Task prompt:
Though the entries hold pictures, only their text should be duplicated, exactly and in full.
___
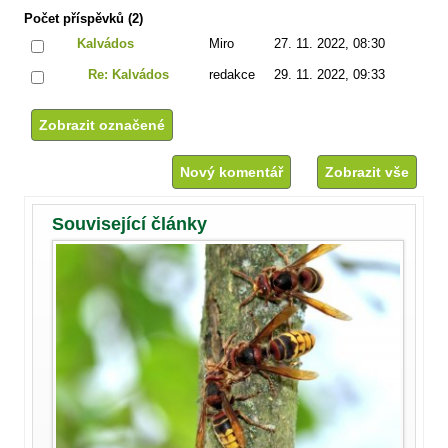
Počet příspěvků (2)
Kalvádos
Miro
27. 11. 2022, 08:30
Re: Kalvádos
redakce
29. 11. 2022, 09:33
Nový komentář
Zobrazit vše
Související články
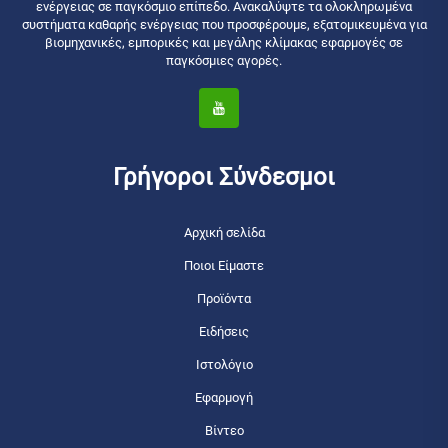
ενέργειας σε παγκόσμιο επίπεδο. Ανακαλύψτε τα ολοκληρωμένα
συστήματα καθαρής ενέργειας που προσφέρουμε, εξατομικευμένα για
βιομηχανικές, εμπορικές και μεγάλης κλίμακας εφαρμογές σε
παγκόσμιες αγορές.
Γρήγοροι Σύνδεσμοι
Αρχική σελίδα
Ποιοι Είμαστε
Προϊόντα
Ειδήσεις
Ιστολόγιο
Εφαρμογή
Βίντεο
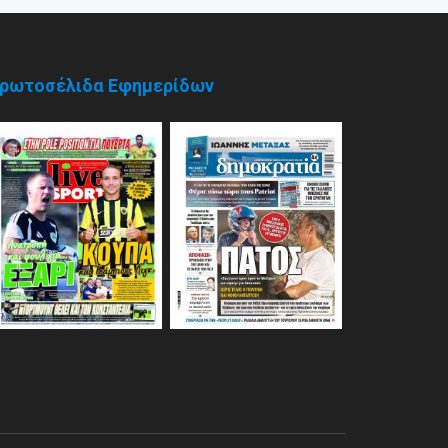
ρωτοσέλιδα Εφημερίδων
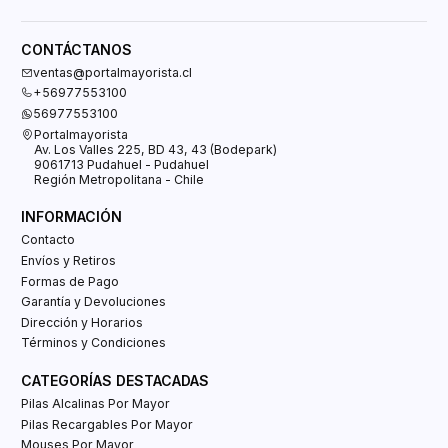
CONTÁCTANOS
ventas@portalmayorista.cl
+56977553100
56977553100
Portalmayorista
Av. Los Valles 225, BD 43, 43 (Bodepark)
9061713 Pudahuel - Pudahuel
Región Metropolitana - Chile
INFORMACIÓN
Contacto
Envíos y Retiros
Formas de Pago
Garantía y Devoluciones
Dirección y Horarios
Términos y Condiciones
CATEGORÍAS DESTACADAS
Pilas Alcalinas Por Mayor
Pilas Recargables Por Mayor
Mouses Por Mayor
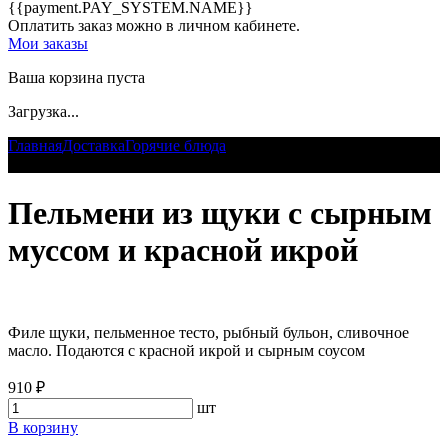
{{payment.PAY_SYSTEM.NAME}}
Оплатить заказ можно в личном кабинете.
Мои заказы
Ваша корзина пуста
Загрузка...
Главная
Доставка
Горячие блюда
Пельмени из щуки с сырным
муссом и красной икрой
Пельмени из щуки с сырным
муссом и красной икрой
Филе щуки, пельменное тесто, рыбный бульон, сливочное
масло. Подаются с красной икрой и сырным соусом
910 ₽
шт
В корзину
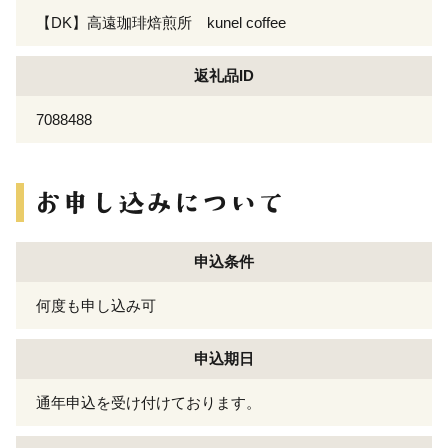
【DK】高遠珈琲焙煎所 kunel coffee
返礼品ID
7088488
申込条件
何度も申し込み可
申込期日
通年申込を受け付けております。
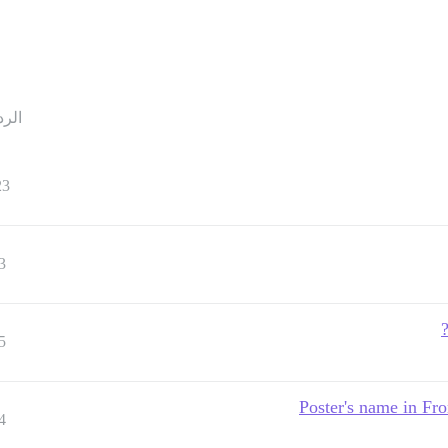
الرد
23
3
5
Poster's name in Fro
4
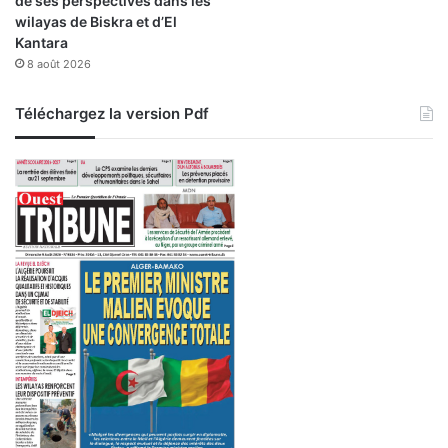
de ses perspectives dans les
wilayas de Biskra et d’El
Kantara
8 août 2026
Téléchargez la version Pdf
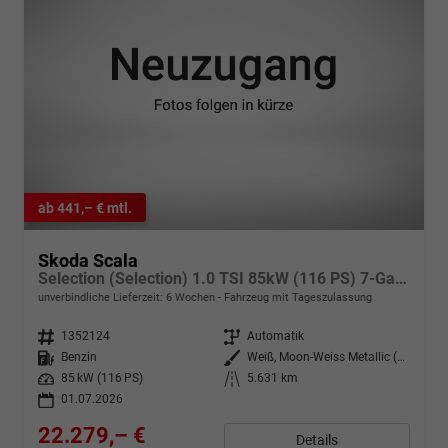
ab 441,– € mtl.
Skoda Scala
Selection (Selection) 1.0 TSI 85kW (116 PS) 7-Gang DSG
unverbindliche Lieferzeit:
6 Wochen
Fahrzeug mit Tageszulassung
Fahrzeugnr.
1352124
Getriebe
Automatik
Kraftstoff
Benzin
Außenfarbe
Weiß, Moon-Weiss Metallic (2Y)
Leistung
85 kW (116 PS)
Kilometerstand
5.631 km
01.07.2026
22.279,– €
Details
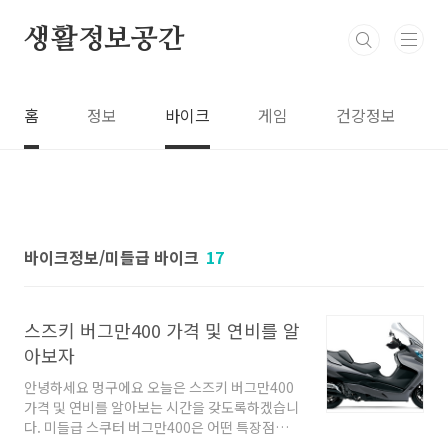
본문 바로가기
생활정보공간
홈
정보
바이크
게임
건강정보
바이크정보/미들급 바이크
17
스즈키 버그만400 가격 및 연비를 알
아보자
안녕하세요 멍구에요 오늘은 스즈키 버그만400
가격 및 연비를 알아보는 시간을 갖도록하겠습니
다. 미들급 스쿠터 버그만400은 어떤 특장점과
연비를 가지고 있을까요? 멍구의 취미공간!! 바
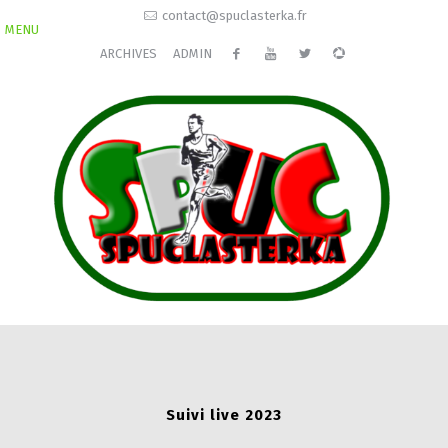
contact@spuclasterka.fr
MENU
ARCHIVES
ADMIN
Suivi live 2023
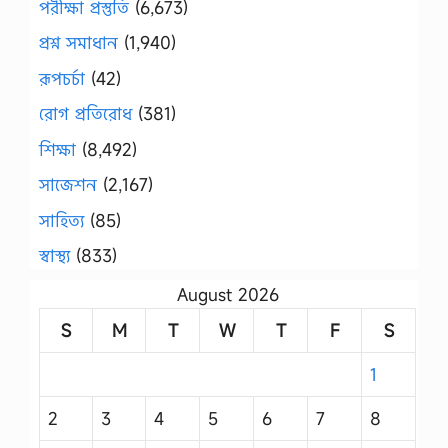
পরীক্ষা প্রস্তুতি
(6,673)
প্রশ্ন সমাধান
(1,940)
রূপচর্চা
(42)
রোগ প্রতিরোধ
(381)
শিক্ষা
(8,492)
সাজেশন
(2,167)
সাহিত্য
(85)
স্বাস্থ্য
(833)
August 2026
S
M
T
W
T
F
S
1
2
3
4
5
6
7
8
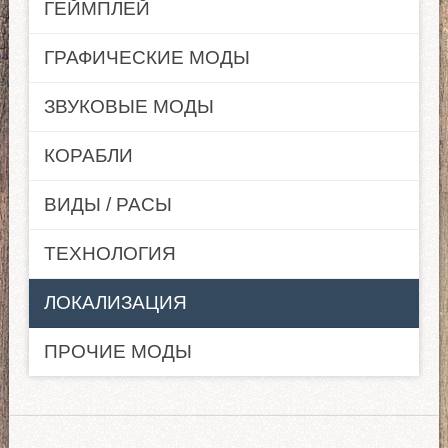
ГЕЙМПЛЕЙ
ГРАФИЧЕСКИЕ МОДЫ
ЗВУКОВЫЕ МОДЫ
КОРАБЛИ
ВИДЫ / РАСЫ
ТЕХНОЛОГИЯ
ЛОКАЛИЗАЦИЯ
ПРОЧИЕ МОДЫ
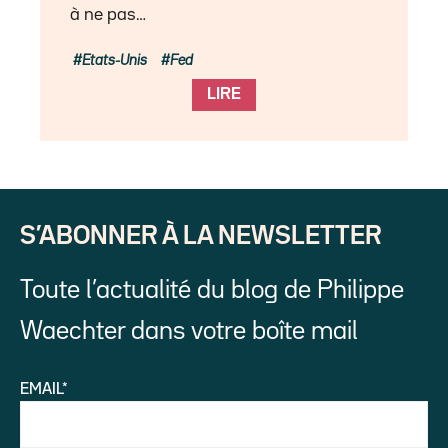
à ne pas…
Etats-Unis
Fed
LIRE
S’ABONNER À LA NEWSLETTER
Toute l’actualité du blog de Philippe
Waechter dans votre boîte mail
EMAIL*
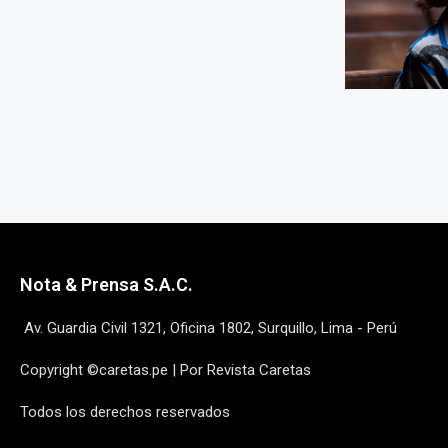
Nota & Prensa S.A.C.
Av. Guardia Civil 1321, Oficina 1802, Surquillo, Lima - Perú
Copyright ©caretas.pe | Por Revista Caretas
Todos los derechos reservados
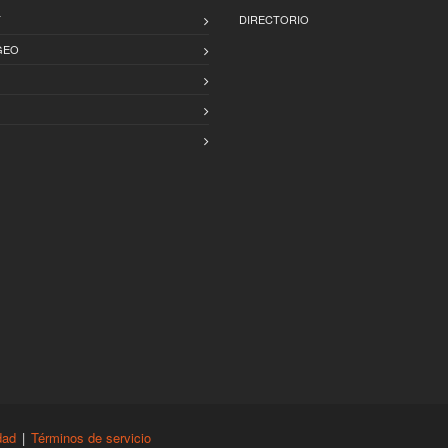
T
DIRECTORIO
GEO
dad
|
Términos de servicio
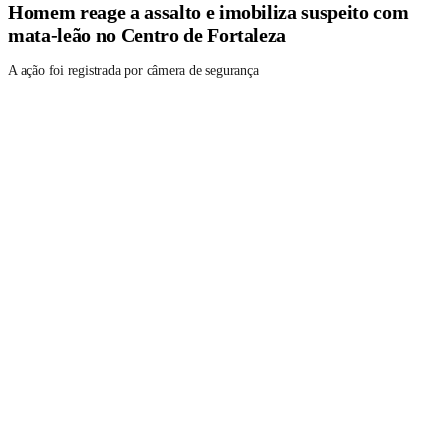
Homem reage a assalto e imobiliza suspeito com
mata-leão no Centro de Fortaleza
A ação foi registrada por câmera de segurança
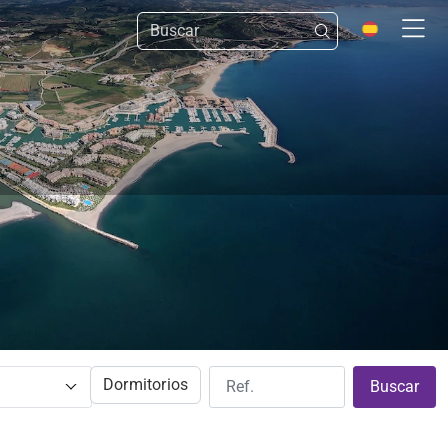
Dormitorios
Buscar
___
Your solution:
Počet příspěvků (2)
Kalvádos
Miro
27. 11. 2022, 08:30
Re: Kalvádos
redakce
29. 11. 2022, 09:33
Nový komentář
Zobrazit vše
Související články
ενέργειας σε παγκόσμιο επίπεδο. Ανακαλύψτε τα ολοκληρωμένα
συστήματα καθαρής ενέργειας που προσφέρουμε, εξατομικευμένα για
βιομηχανικές, εμπορικές και μεγάλης κλίμακας εφαρμογές σε
παγκόσμιες αγορές.
Γρήγοροι Σύνδεσμοι
Αρχική σελίδα
Ποιοι Είμαστε
Προϊόντα
Ειδήσεις
Ιστολόγιο
Εφαρμογή
Βίντεο
ρωτοσέλιδα Εφημερίδων
CONTÁCTANOS
ventas@portalmayorista.cl
+56977553100
56977553100
Portalmayorista
Av. Los Valles 225, BD 43, 43 (Bodepark)
9061713 Pudahuel - Pudahuel
Región Metropolitana - Chile
INFORMACIÓN
Contacto
Envíos y Retiros
Formas de Pago
Garantía y Devoluciones
Dirección y Horarios
Términos y Condiciones
CATEGORÍAS DESTACADAS
Pilas Alcalinas Por Mayor
Pilas Recargables Por Mayor
Mouses Por Mayor
{{payment.PAY_SYSTEM.NAME}}
Оплатить заказ можно в личном кабинете.
Мои заказы
Ваша корзина пуста
Загрузка...
Главная
Доставка
Горячие блюда
Пельмени из щуки с сырным
муссом и красной икрой
Пельмени из щуки с сырным
муссом и красной икрой
Филе щуки, пельменное тесто, рыбный бульон, сливочное
масло. Подаются с красной икрой и сырным соусом
910 ₽
шт
В корзину
【DK】高遠珈琲焙煎所 kunel coffee
返礼品ID
7088488
申込条件
何度も申し込み可
申込期日
通年申込を受け付けております。
الرد
23
3
5
Poster's name in Fro
4
de ses perspectives dans les
wilayas de Biskra et d’El
Kantara
8 août 2026
Téléchargez la version Pdf
ab 441,– € mtl.
Skoda Scala
Selection (Selection) 1.0 TSI 85kW (116 PS) 7-Gang DSG
unverbindliche Lieferzeit:
6 Wochen
Fahrzeug mit Tageszulassung
Fahrzeugnr.
1352124
Getriebe
Automatik
Kraftstoff
Benzin
Außenfarbe
Weiß, Moon-Weiss Metallic (2Y)
Leistung
85 kW (116 PS)
Kilometerstand
5.631 km
01.07.2026
22.279,– €
Details
본문 바로가기
생활정보공간
홈
정보
바이크
게임
건강정보
바이크정보/미들급 바이크
17
스즈키 버그만400 가격 및 연비를 알
아보자
안녕하세요 멍구에요 오늘은 스즈키 버그만400
가격 및 연비를 알아보는 시간을 갖도록하겠습니
다. 미들급 스쿠터 버그만400은 어떤 특장점과
연비를 가지고 있을까요? 멍구의 취미공간!! 바
contact@spuclasterka.fr
MENU
ARCHIVES
ADMIN
Suivi live 2023
পরীক্ষা প্রস্তুতি
(6,673)
প্রশ্ন সমাধান
(1,940)
রূপচর্চা
(42)
রোগ প্রতিরোধ
(381)
শিক্ষা
(8,492)
সাজেশন
(2,167)
সাহিত্য
(85)
স্বাস্থ্য
(833)
August 2026
S
M
T
W
T
F
S
1
2
3
4
5
6
7
8
ГЕЙМПЛЕЙ
ГРАФИЧЕСКИЕ МОДЫ
ЗВУКОВЫЕ МОДЫ
КОРАБЛИ
ВИДЫ / РАСЫ
ТЕХНОЛОГИЯ
ЛОКАЛИЗАЦИЯ
ПРОЧИЕ МОДЫ
à ne pas…
Etats-Unis
Fed
LIRE
S’ABONNER À LA NEWSLETTER
Toute l’actualité du blog de Philippe
Waechter dans votre boîte mail
EMAIL*
Nota & Prensa S.A.C.
Av. Guardia Civil 1321, Oficina 1802, Surquillo, Lima - Perú
Copyright ©caretas.pe | Por Revista Caretas
Todos los derechos reservados
T
DIRECTORIO
GEO
dad
|
Términos de servicio
Homem reage a assalto e imobiliza suspeito com
mata-leão no Centro de Fortaleza
A ação foi registrada por câmera de segurança
Dormitorios
Buscar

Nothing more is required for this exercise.